Warren Buffett once declared that his favorite holding period for a good stock was "forever." However, patiently holding stocks for decades is easier said than done, as market downturns can rattle even the most seasoned investors. But today, our Motley Fool contributors will highlight three stocks that you can hold for decades without losing sleep at night: Amazon.com (NASDAQ:AMZN), Goldman Sachs (NYSE:GS), and Repligen (NASDAQ:RGEN).
Amazon is still amazing
Leo Sun (Amazon): Amazon's stock rallied more than 2,400% over the past decade as it crushed brick-and-mortar retailers and expanded its cloud business. It probably won't replicate those gains over the next few decades, but it remains a solid long-term investment.
Amazon is the largest e-commerce company in the world by annual revenue, and it continues to lock in customers with its Prime subscription, which offers shoppers free shipping options, discounts, streaming video, and other perks.
It's also expanding that online ecosystem into the brick-and-mortar market with its Whole Foods, Amazon Books, Amazon Go, and 4-Star stores; it's infiltrating homes with its ever-expanding lineup of Kindle, Echo, and Fire TV devices; and it's constantly launching new private-label brands and testing out new services to widen its moat.
Amazon can afford to pursue so many low-margin and loss-leading strategies because it generates most of its profits from Amazon Web Services (AWS), the biggest cloud platform in the world -- which serves massive customers like Netflix, Adobe, Comcast, and NASA.
Amazon's revenue growth is slowing, partly due to its brick-and-mortar efforts, but its profit growth is accelerating. Wall Street expects its earnings to grow at an average annual rate of 44% over the next five years, which matches its forward P/E of 44. Amazon's stock might not seem "cheap," but investors should keep paying a premium for the world's biggest e-commerce marketplace and cloud platform for the foreseeable future -- which makes it a great stock to hold for decades.
Bet on Wall Street
Dan Caplinger (Goldman Sachs): There aren't many things that you can count on staying the same decades into the future, but financial markets are likely to survive well into the 21st century, and Goldman Sachs is likely to retain its reputation for taking advantage of the opportunities that markets offer.
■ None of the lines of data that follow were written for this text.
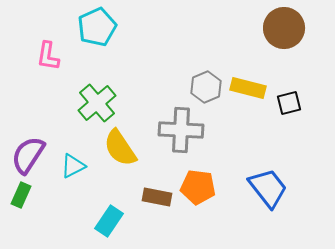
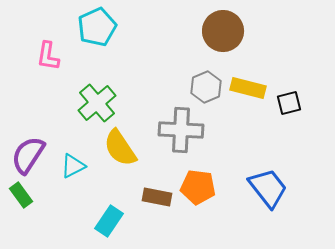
brown circle: moved 61 px left, 3 px down
green rectangle: rotated 60 degrees counterclockwise
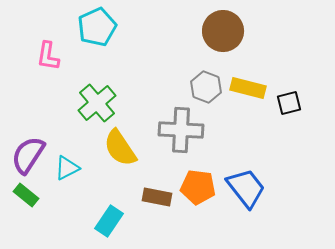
gray hexagon: rotated 16 degrees counterclockwise
cyan triangle: moved 6 px left, 2 px down
blue trapezoid: moved 22 px left
green rectangle: moved 5 px right; rotated 15 degrees counterclockwise
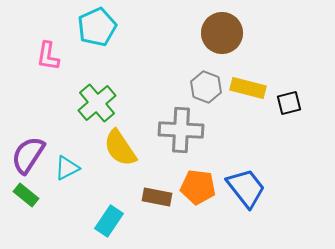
brown circle: moved 1 px left, 2 px down
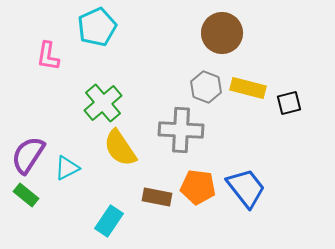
green cross: moved 6 px right
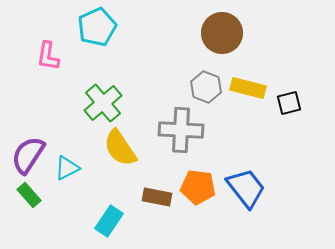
green rectangle: moved 3 px right; rotated 10 degrees clockwise
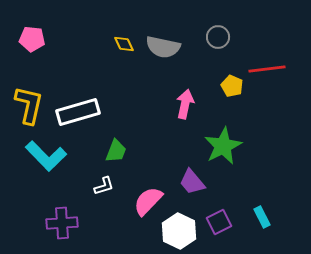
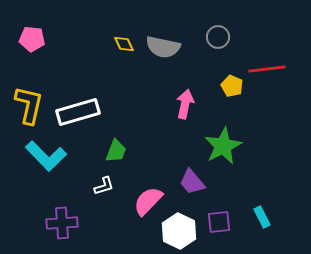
purple square: rotated 20 degrees clockwise
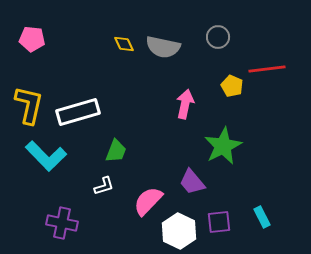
purple cross: rotated 16 degrees clockwise
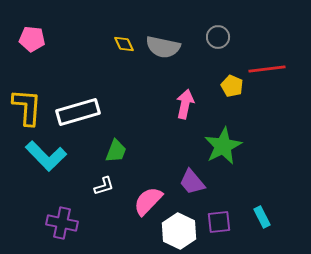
yellow L-shape: moved 2 px left, 2 px down; rotated 9 degrees counterclockwise
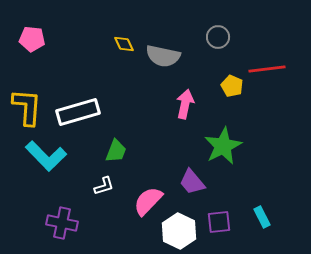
gray semicircle: moved 9 px down
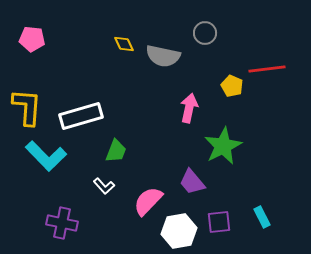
gray circle: moved 13 px left, 4 px up
pink arrow: moved 4 px right, 4 px down
white rectangle: moved 3 px right, 4 px down
white L-shape: rotated 65 degrees clockwise
white hexagon: rotated 24 degrees clockwise
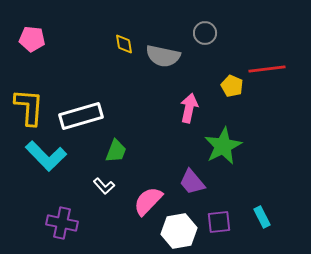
yellow diamond: rotated 15 degrees clockwise
yellow L-shape: moved 2 px right
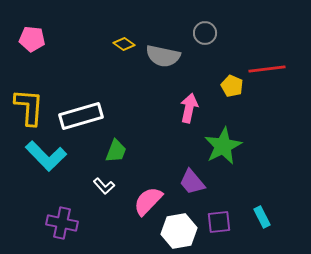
yellow diamond: rotated 45 degrees counterclockwise
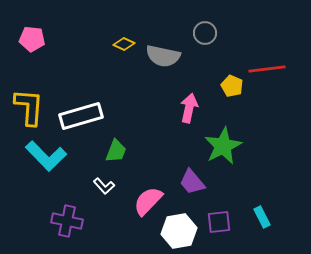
yellow diamond: rotated 10 degrees counterclockwise
purple cross: moved 5 px right, 2 px up
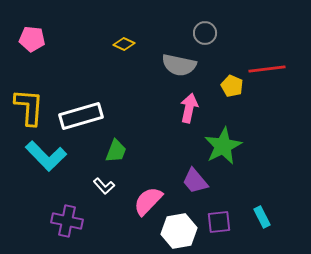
gray semicircle: moved 16 px right, 9 px down
purple trapezoid: moved 3 px right, 1 px up
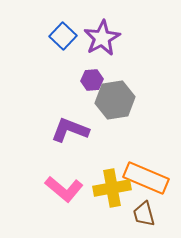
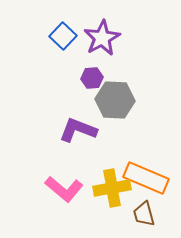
purple hexagon: moved 2 px up
gray hexagon: rotated 12 degrees clockwise
purple L-shape: moved 8 px right
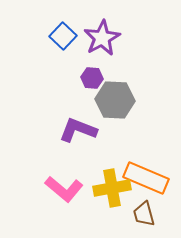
purple hexagon: rotated 10 degrees clockwise
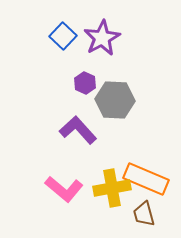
purple hexagon: moved 7 px left, 5 px down; rotated 20 degrees clockwise
purple L-shape: rotated 27 degrees clockwise
orange rectangle: moved 1 px down
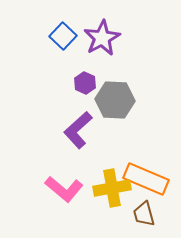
purple L-shape: rotated 90 degrees counterclockwise
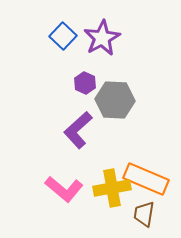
brown trapezoid: rotated 24 degrees clockwise
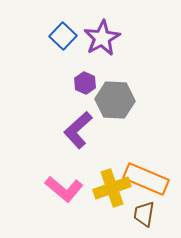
yellow cross: rotated 9 degrees counterclockwise
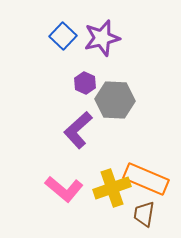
purple star: rotated 15 degrees clockwise
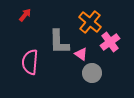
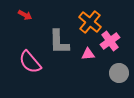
red arrow: rotated 80 degrees clockwise
pink cross: moved 1 px up
pink triangle: moved 7 px right; rotated 40 degrees counterclockwise
pink semicircle: rotated 45 degrees counterclockwise
gray circle: moved 27 px right
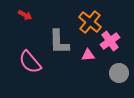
pink triangle: moved 1 px down
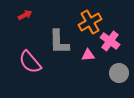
red arrow: rotated 56 degrees counterclockwise
orange cross: rotated 20 degrees clockwise
pink cross: rotated 18 degrees counterclockwise
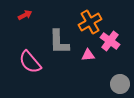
gray circle: moved 1 px right, 11 px down
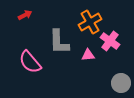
gray circle: moved 1 px right, 1 px up
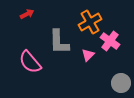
red arrow: moved 2 px right, 1 px up
pink triangle: rotated 40 degrees counterclockwise
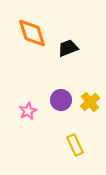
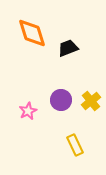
yellow cross: moved 1 px right, 1 px up
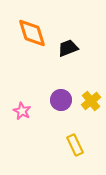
pink star: moved 6 px left; rotated 18 degrees counterclockwise
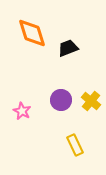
yellow cross: rotated 12 degrees counterclockwise
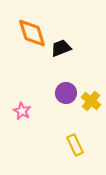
black trapezoid: moved 7 px left
purple circle: moved 5 px right, 7 px up
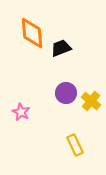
orange diamond: rotated 12 degrees clockwise
pink star: moved 1 px left, 1 px down
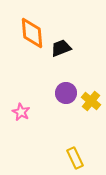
yellow rectangle: moved 13 px down
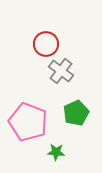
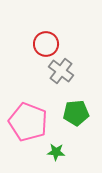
green pentagon: rotated 20 degrees clockwise
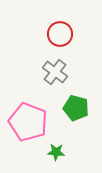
red circle: moved 14 px right, 10 px up
gray cross: moved 6 px left, 1 px down
green pentagon: moved 5 px up; rotated 20 degrees clockwise
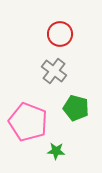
gray cross: moved 1 px left, 1 px up
green star: moved 1 px up
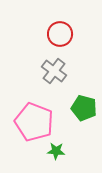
green pentagon: moved 8 px right
pink pentagon: moved 6 px right
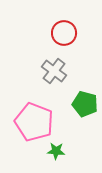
red circle: moved 4 px right, 1 px up
green pentagon: moved 1 px right, 4 px up
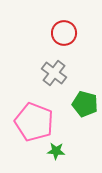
gray cross: moved 2 px down
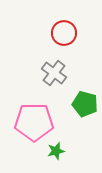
pink pentagon: rotated 21 degrees counterclockwise
green star: rotated 18 degrees counterclockwise
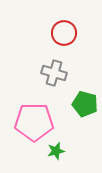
gray cross: rotated 20 degrees counterclockwise
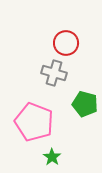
red circle: moved 2 px right, 10 px down
pink pentagon: rotated 21 degrees clockwise
green star: moved 4 px left, 6 px down; rotated 24 degrees counterclockwise
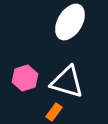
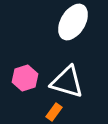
white ellipse: moved 3 px right
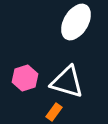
white ellipse: moved 3 px right
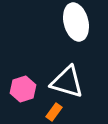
white ellipse: rotated 45 degrees counterclockwise
pink hexagon: moved 2 px left, 11 px down
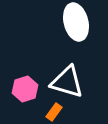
pink hexagon: moved 2 px right
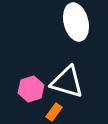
pink hexagon: moved 6 px right
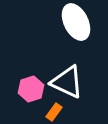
white ellipse: rotated 12 degrees counterclockwise
white triangle: rotated 9 degrees clockwise
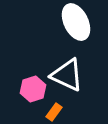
white triangle: moved 7 px up
pink hexagon: moved 2 px right
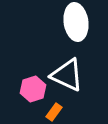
white ellipse: rotated 18 degrees clockwise
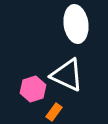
white ellipse: moved 2 px down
With decades of expertise in tapping into various financial markets and finding ways to profit from them, Goldman has an enviable track record of performance, marred only by the episodes in which its relentless pursuit of success went a bit further than public perception was comfortable with the investment banking giant going.
Even now, Goldman is evolving. Despite its historical reliance on investments, the financial giant has made a big push into consumer banking, with strategic moves like the rollout of its Marcus online banking platform and its relationship with Apple in creating the tech giant's new credit card offering. Goldman isn't afraid to go beyond its areas of proven prowess to tap into new markets, and early signs show those efforts are paying off.
Goldman's strategic vision might include new businesses down the road, but the company hasn't forgotten what got it this far, and it's certain to work hard to preserve its leadership role on Wall Street. Between the riches that the financial markets can provide and its other banking efforts, Goldman Sachs is in a good position to be even more important decades down the road than it is today.
A high-growth, lower-risk investment in biopharma
Maxx Chatsko (Repligen): If you want to cash in on the never-ending stream of innovations from the biopharmaceutical sector but are wary of the all-or-nothing outcomes of clinical trials, then Repligen might be a stock worth a closer look. The company develops, markets, and sells bioprocess products that are required to manufacture and purify biologic drugs. It offers a wide range of solutions for customers, whether they're exploring a novel molecular antibody in the lab or readying a gene therapy for commercial-scale production runs. That shields the business from clinical trials altogether.
The timing couldn't be better. Seven of the top nine best-selling drugs in the world last year were biologics. The most common type of biologic on the market today, monoclonal antibodies, generated an estimated $115 billion in sales in 2017. Meanwhile, a record 13 new monoclonal antibodies were approved by the U.S. Food and Drug Administration in 2018, with more than 400 others in development.
The strength of biologics, combined with an ambitious acquisition strategy, has led to impressive growth for Repligen in recent years. It grew revenue 37% year over year in 2018, while operating income and operating cash flow grew 86% and 88%, respectively. Full-year 2019 guidance calls for operating margins to expand, although revenue growth will slow as the business swells in size.
Investors who take a balanced approach to the stock will see that Repligen is relatively expensive, with shares trading hands at 70 times future earnings and near an all-time high price per share. That may suggest it would be best to wait for a potential pullback to get a better entry point, or to build a position over an extended period of time, but those with a long-term mind-set might not be too concerned. After all, the stock has crushed the return of the S&P 500 in recent years, and biopharma innovation isn't going to dry up anytime soon.